How To Gain Back Your Velocity When Working with Kubernetes Webinar (Transcript)

Lukas Gentele
Loft Team
20 min read

#Intro

Welcome to today’s webinar on how to gain back your velocity and achieve efficiency when working with Kubernetes with Lukas Gentele, Co-founder and CEO of Loft Labs.

Rahul: Good morning, good afternoon, good evening, wherever you are joining from the world; just a few housekeeping items before we get started. You can put your questions in the chat window on LinkedIn, and we will get to that mostly in the end, but also we will pop some questions in the middle. I’ll be your host, Rahul, I head the growth marketing here at Loft, and I’ll be in the background moderating the questions. So now over to you, Lukas.

#Presentation

Lukas: Thank you so much for the introduction. Let’s get this session started. I prepared a couple of slides, and as Rahul mentioned, I’m Lukas, the CEO of Loft Labs. We’re working on a whole bunch of open-source Kubernetes tools, including the vcluster, DevSpace, and a couple of other projects that we’re involved with, and, you know, velocity developer experience. Those are really important things. You know pretty much anyone in our journey who has to deal with code day to day.

So looking at Kubernetes, everybody’s like, you know Kubernetes is complex, Kubernetes may actually slow you down so how can we, you know, kind of get back to this very, very efficient workflow that we had pre-Kubernetes that’s essentially what today’s session is about to essentially go back a few years and let’s take a journey back down memory lane. A few years ago the world was a lot simpler, right?  

#Slide 1: 

Every tech startup that was created like 10-15 years ago whether that was GitLab, GitHub, a lot of companies essentially bet on Ruby on Rails and they were super happy with that stack right because it was super efficient. It was easy for engineers to get up and running, and velocity is really key in business and then also obviously in tech to create business value back then it was super straightforward.

We essentially fired up a rail server with two words. It’s super straightforward starting this way and serving on our local machine and then if you wanted to deploy that we essentially just did a git push Heroku main these days, Heroku Master back then, to deploy a branch and then essentially we ran the command Heroku open to get a URL to access things in the browser, be able to test it, write some local scripts to test against our rest API or whatever we were building.

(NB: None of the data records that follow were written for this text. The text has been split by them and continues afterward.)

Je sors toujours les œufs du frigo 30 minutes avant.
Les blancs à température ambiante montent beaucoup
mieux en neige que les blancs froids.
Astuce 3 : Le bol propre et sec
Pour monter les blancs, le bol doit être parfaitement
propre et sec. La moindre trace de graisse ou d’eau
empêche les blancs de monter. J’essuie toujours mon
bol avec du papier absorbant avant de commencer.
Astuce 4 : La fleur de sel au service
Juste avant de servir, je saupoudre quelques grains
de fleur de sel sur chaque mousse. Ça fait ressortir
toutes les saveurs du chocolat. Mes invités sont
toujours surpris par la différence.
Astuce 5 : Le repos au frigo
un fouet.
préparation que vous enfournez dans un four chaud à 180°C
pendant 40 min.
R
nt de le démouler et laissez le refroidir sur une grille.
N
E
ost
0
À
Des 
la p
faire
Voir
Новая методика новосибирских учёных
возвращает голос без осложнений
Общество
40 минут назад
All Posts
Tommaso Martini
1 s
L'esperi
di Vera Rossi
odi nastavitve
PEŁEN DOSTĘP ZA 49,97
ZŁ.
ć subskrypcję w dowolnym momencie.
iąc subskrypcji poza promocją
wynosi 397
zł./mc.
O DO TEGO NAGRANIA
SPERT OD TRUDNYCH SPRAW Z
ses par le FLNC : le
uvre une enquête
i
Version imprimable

Things were a lot simpler back then and then a few years later complexity increased in terms of people serving global audiences and Cloud became a thing. Distributed computing essentially emerged for the masses.

#Slide 2:

Monolith was not a great option anymore, right? They really sucked and everybody was like we need microservices we need Kubernetes. Kubernetes started to emerge and you know every every Tech startup started in that cycle essentially saw the issues of the of the monolith and why they were betting on a different technology. Applications can have a couple of issues, they’re very tightly coupled so if you have a ruby application and you start out as a small startup that’s in that’s great right? Velocity is amazing, we can ship this pretty quickly, we can build new features and actually get that app out the door. Down the road we’re going to have like so many different use cases the platform that we’re building is expanding and ultimately this tight coupling turns into dependency hell because suddenly we have to have 10 people involved to figure out can we ship this new feature or will that break something else somewhere down the road in our monolith and that’s pretty problematic. Ultimately we have where we have a very very centralized application driven monolith that means we have stability concerns in terms of if we’re upgrading something. If we’re changing something, does that affect something else right?

Let’s just think about, you know, infamous database migrations that were underestimated and are super hard to roll back and effectively brought down entire internet services that thousands or even millions of people are using so that’s really problematic and then you have things like upgrades becoming very very complicated. That really slows down your release cycles, and that’s really not what we want. So, I guess we need a microservices, on Kubernetes right, so everybody was kind of like moving on the new hot train of segmenting monolith into different microservices, shipping them and containers using tools like Docker and Kubernetes to orchestrate our microservices in the cloud and that solves a lot of these concerns, but it introduces new concerns because microservice and Kubernetes may really slow you down.

#Slide 3:

A lot of engineers actually are facing this right now, and so we’re talking about it in this session because when we’re thinking about our previous, you know, rails application. It was really like a real server to start it up, Heroku push to instantiate it. Heroku opened to get a URL if we’re thinking about the same workflow with containers.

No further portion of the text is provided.